Tras la horrenda matanza en la escuela de Connecticut, último episodio de una cadena sin fin, un compungido Barack Obama ha dicho que son necesarias “acciones significativas” para prevenir nuevas tragedias derivadas de la posesión masiva de armas por los estadounidenses. El presidente anunció algo similar tras el tiroteo contra una congresista y la muerte de seis personas en Tucson, el año pasado. Nada políticamente significativo sucedió entonces a propósito de un tema fuera de control en EE UU. Tampoco había ocurrido después de Columbine o de la masacre de la Universidad de Virginia, en 2007.
Si los republicanos nunca legislarán contra una situación conforme a sus más arraigados principios, tampoco lo hacen los demócratas, temerosos de perder votos. Obama pasó como sobre ascuas por el control de armas de fuego durante su última campaña electoral, pese a haber prometido cuatro años antes renovar la tímida prohibición de las de asalto, impulsada por Bill Clinton y expirada en 2004.

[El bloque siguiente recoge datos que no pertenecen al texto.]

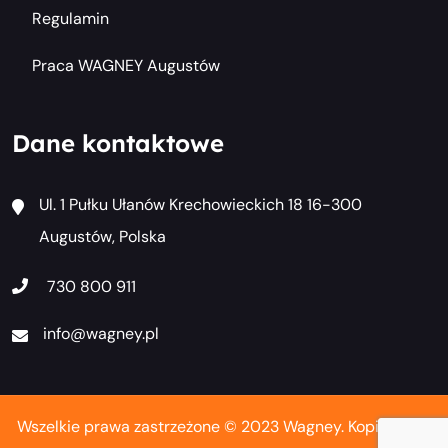
Regulamin
Praca WAGNEY Augustów
Dane kontaktowe
Ul. 1 Pułku Ułanów Krechowieckich 18 16-300
Augustów, Polska
730 800 911
info@wagney.pl
Wszelkie prawa zastrzeżone © 2023 Wagney. Kopiowanie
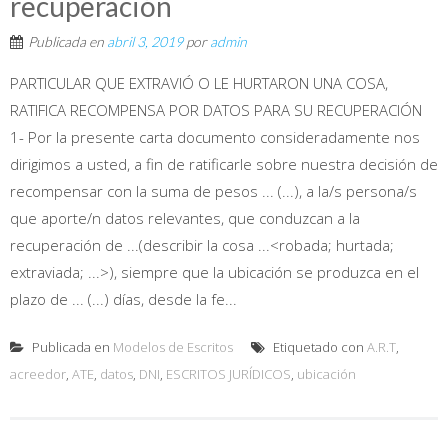
recuperación
Publicada en
abril 3, 2019
por
admin
PARTICULAR QUE EXTRAVIÓ O LE HURTARON UNA COSA,
RATIFICA RECOMPENSA POR DATOS PARA SU RECUPERACIÓN
1- Por la presente carta documento consideradamente nos
dirigimos a usted, a fin de ratificarle sobre nuestra decisión de
recompensar con la suma de pesos ... (...), a la/s persona/s
que aporte/n datos relevantes, que conduzcan a la
recuperación de ...(describir la cosa ...<robada; hurtada;
extraviada; ...>), siempre que la ubicación se produzca en el
plazo de ... (...) días, desde la fe...
Publicada en
Modelos de Escritos
Etiquetado con
A.R.T
,
acreedor
,
ATE
,
datos
,
DNI
,
ESCRITOS JURÍDICOS
,
ubicación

Más de un millón de personas han muerto a tiros en EE UU durante los últimos cuarenta años. El dato hace más explosiva la vacía retórica sobre el tema exprimida hasta la saciedad por los poderes públicos de un país en el que casi cualquiera tiene acceso a las armas más mortíferas. Ni los sucesivos inquilinos de la Casa Blanca ni los líderes del Congreso han mostrado interés en atajar una de las más formidables lacras de la nación que pasa por faro de los derechos humanos.
Obama ya no tiene ninguna elección que perder si muestra el coraje de trasladar a los hechos su emotivo mensaje del viernes. El presidente estadounidense no podría dejar mejor legado a sus compatriotas que una estricta legislación sobre armas de fuego que colocase a EE UU en línea con esas aburridas democracias donde están prohibidas, por entenderse que el derecho a poseerlas no proviene de Dios ni está inscrito en la naturaleza humana.